Simvastatin Attenuates Endothelial Activation through 15-Epi-Lipoxin A4 Production in Murine Chronic Chagas Cardiomyopathy

Abstract

Current treatments for chronic Chagas cardiomyopathy, a disease with high mortality rates and caused by the protozoan Trypanosoma cruzi, are unsatisfactory. Myocardial inflammation, including endothelial activation, is responsible for the structural and functional damage seen in the chronic phase. The clinical efficacy of benznidazole could be improved by decreasing chronic inflammation. Statins, which have anti-inflammatory properties, may improve the action of benznidazole. Here, the action of simvastatin in a murine model of chronic Chagas cardiomyopathy and the link with the production of the proresolving eicosanoid 15-epi-lipoxin A4, produced by 5-lipoxygenase, are evaluated. Simvastatin decreased the expression of the adhesion molecules E-selectin, intracellular adhesion molecule type 1 (ICAM-1), and vascular cell adhesion molecule type 1 (VCAM-1) in T. cruzi-infected mice. However, when this drug was administered to 5-lipoxygenase-deficient mice, the anti-inflammatory effect was not observed unless exogenous 15-epi-lipoxin A4 was administered. Thus, in chronic Chagas disease, 5-epi-lipoxin A4 induced by simvastatin treatment could improve the pathophysiological condition of patients by increasing the trypanocidal action of benznidazole.
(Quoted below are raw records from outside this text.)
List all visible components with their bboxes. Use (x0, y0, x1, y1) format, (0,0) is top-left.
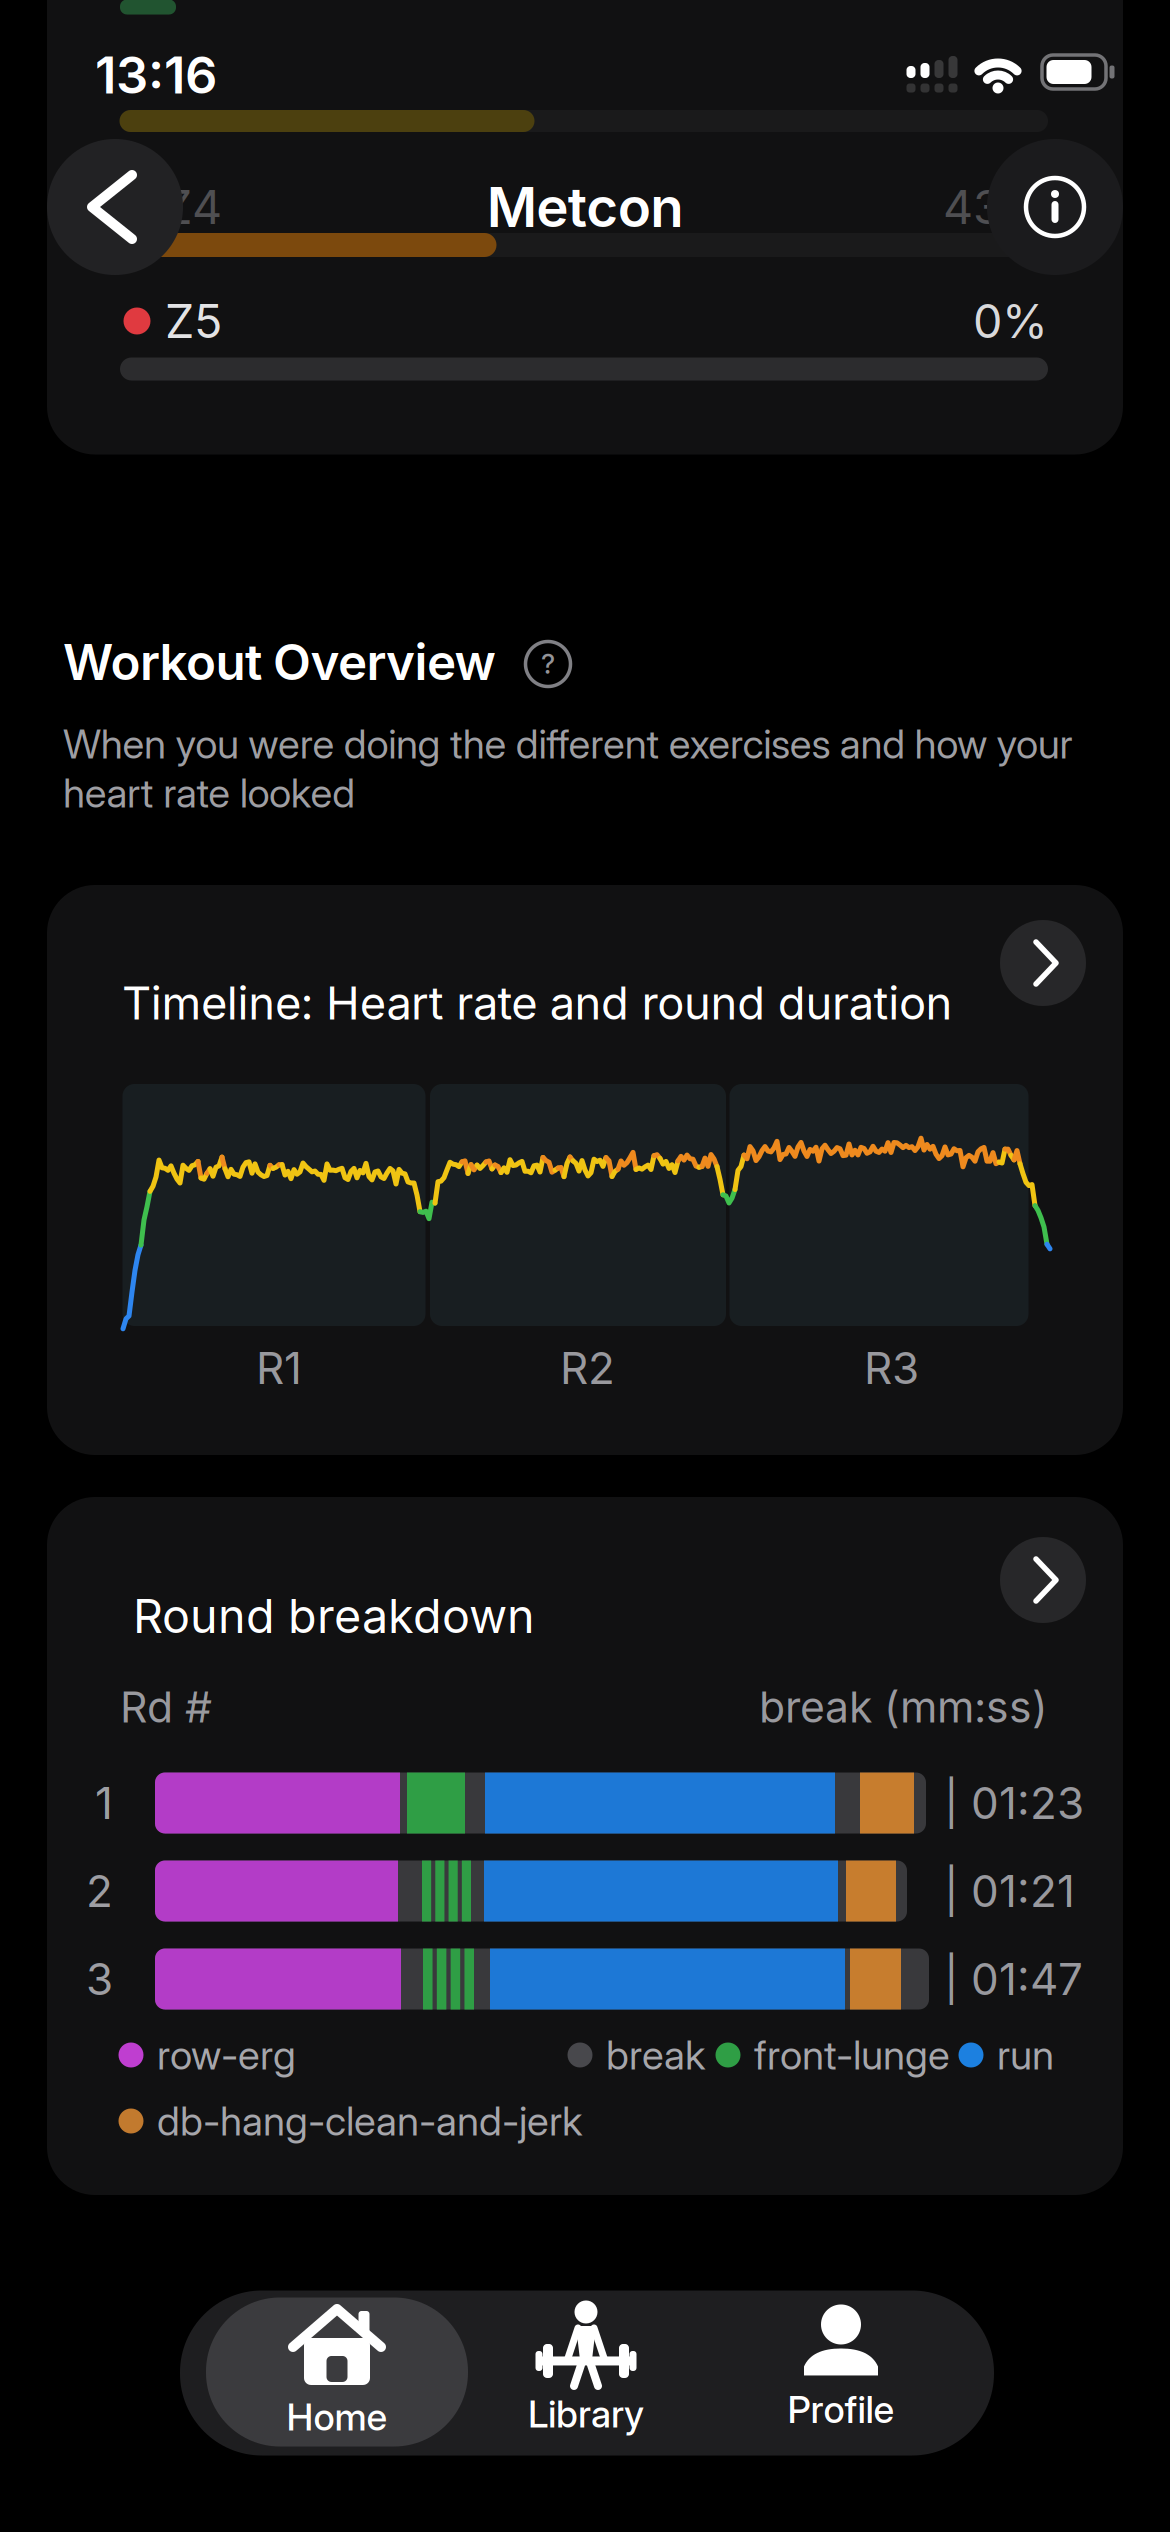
staticText: | 01:47 (944, 1953, 1083, 2005)
staticText: Metcon (487, 175, 683, 239)
staticText: R1 (256, 1342, 302, 1394)
staticText: 0% (973, 294, 1048, 349)
button[interactable]: Profile (716, 2294, 966, 2450)
button[interactable]: Home (206, 2298, 468, 2446)
button[interactable]: Round breakdown details (1000, 1537, 1086, 1623)
staticText: When you were doing the different exerci… (63, 720, 1072, 768)
button[interactable]: Library (461, 2294, 711, 2450)
staticText: break (mm:ss) (759, 1682, 1048, 1732)
staticText: R2 (560, 1342, 615, 1394)
staticText: 1 (95, 1777, 113, 1829)
staticText: Rd # (120, 1682, 212, 1732)
staticText: heart rate looked (63, 769, 355, 817)
staticText: | 01:23 (944, 1777, 1084, 1829)
staticText: Workout Overview (63, 633, 496, 691)
staticText: Profile (788, 2388, 894, 2432)
staticText: R3 (864, 1342, 919, 1394)
staticText: 13:16 (95, 45, 217, 105)
staticText: 3 (86, 1953, 113, 2005)
staticText: row-erg (157, 2031, 296, 2079)
staticText: front-lunge (754, 2031, 950, 2079)
staticText: Z4 (163, 180, 222, 235)
staticText: ? (541, 648, 555, 680)
staticText: run (997, 2031, 1054, 2079)
staticText: 43% (943, 180, 1048, 235)
staticText: Z5 (165, 294, 222, 349)
button[interactable]: Timeline details (1000, 920, 1086, 1006)
staticText: | 01:21 (944, 1865, 1075, 1917)
staticText: Round breakdown (133, 1588, 535, 1644)
staticText: break (606, 2031, 705, 2079)
button[interactable]: Info (987, 139, 1123, 275)
staticText: 2 (86, 1865, 113, 1917)
staticText: Timeline: Heart rate and round duration (122, 976, 953, 1030)
button[interactable]: About workout overview (526, 642, 570, 686)
button[interactable]: Back (47, 139, 183, 275)
staticText: Home (286, 2395, 388, 2439)
staticText: Library (528, 2392, 644, 2436)
staticText: db-hang-clean-and-jerk (157, 2097, 582, 2145)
Keywords: 15-epi-lipoxin A4; 5-lipoxygenase; CAM; Chagas disease; chronic cardiomyopathy; simvastatin.

FIG 1

Parasitemia (A) and survival (B) progression in BALB/c and Sv/129 wild-type (WT) or 5-lipoxygenase (5-LO^−/−) knockout mice. Bars in panel A correspond to the standard deviations from three independent experiments. ***, P < 0.001.

FIG 2

Representative photographs of immunohistochemically stained cardiac tissue from BALB/c mice infected with Dm28c Trypanosoma cruzi and treated with simvastatin or benznidazole at the indicated doses. Insets show healthy noninfected murine cardiac tissue. Sim, simvastatin; Bz, benznidazole.

FIG 3

Representative photographs of hematoxylin and eosin-stained (A) or picrosirius red-stained (B) cardiac tissue from BALB/c mice infected with Dm28c Trypanosoma cruzi and treated with simvastatin or benznidazole at the indicated doses. Insets show healthy noninfected tissues. Sim, simvastatin; Bz, benznidazole.

FIG 4

Levels of 15-epi-lipoxin A4 in sera of Sv/129 mice infected with Trypanosoma cruzi. ELISAs were performed at 80 dpi. Bars correspond to the standard deviations for three independent experiments. ***, P < 0.001.

FIG 5

(A) Representative images of cardiac tissue immunohistochemically stained for E-selectin, ICAM-1, and VCAM-1 from Sv/129 wild-type or 5-LO KO mice infected with Dm28c Trypanosoma cruzi and treated with simvastatin or 15-epi-lipoxin A4 at the indicated doses. (B) Levels of soluble E-selectin, ICAM-1, and VCAM-1 in serum. Insets show healthy noninfected murine cardiac tissue.

FIG 6

Representative photographs of hematoxylin and eosin-stained (A) or picrosirius red-stained (B) cardiac tissue from Sv/129 mice infected with Dm28c Trypanosoma cruzi and treated with simvastatin or 15-epi-lipoxin A4 at the indicated doses. Insets show healthy noninfected murine cardiac tissue. *, P < 0.05.

FIG 7

Parasite load in heart tissue of mice chronically infected with Trypanosoma cruzi and euthanized at 90 (A) or 80 (B) dpi. Bars correspond to the standard deviations for three independent experiments. **, P < 0.01; ***, P < 0.001.